Mais l’opposition togolaise rejette en bloc le contenu de ce communiqué. Le député Jean Kissi est le Secrétaire général du CAR, le Comité d’action pour le renouveau. 
"Est ce que c’est un communiqué conjoint? Nous ne prenons pas en compte ce document. C’est Ibn Chambas, le représentant du Secrétaire général de l’ONU pour l’Afrique de l’Ouest, et son ami Marcel de Souza, qui ont écrit ce communiqué et cité les autres. Nous sommes toujours en contact avec Antonio Guterres qui dit autre chose qu’Ibn Chambas. Ils ont l’impression que le pouvoir est en fin de règne et chacun vient prendre sa valise. Ce n’est pas en ce moment que la CEDEAO doit venir jeter de l’huile sur le feu."
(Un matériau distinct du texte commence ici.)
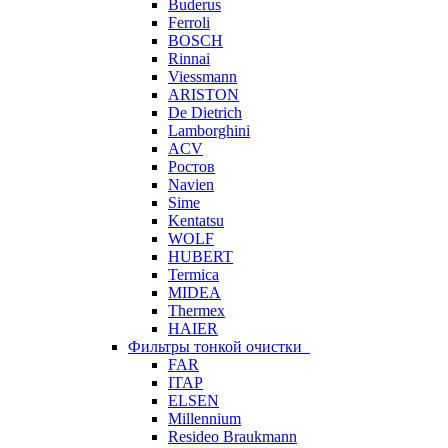
Buderus
Ferroli
BOSCH
Rinnai
Viessmann
ARISTON
De Dietrich
Lamborghini
ACV
Ростов
Navien
Sime
Kentatsu
WOLF
HUBERT
Termica
MIDEA
Thermex
HAIER
Фильтры тонкой очистки
FAR
ITAP
ELSEN
Millennium
Resideo Braukmann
C'est dans ce climat tendu qu’une mission de l’OIF, l’Organisation international de la francophonie, est attendue du 10 au 13 octobre prochain au Togo. 

Elle sera conduite par Aichatou Mindadou Souleymane, ancienne ministre des Affaires étrangères du Niger et ancienne représentante du Sécrétaire général des Nations Unies pour la Côte d’Ivoire. 

La délégation rencontrera toutes les parties prenantes afin de tenter de négocier une sortie de crise.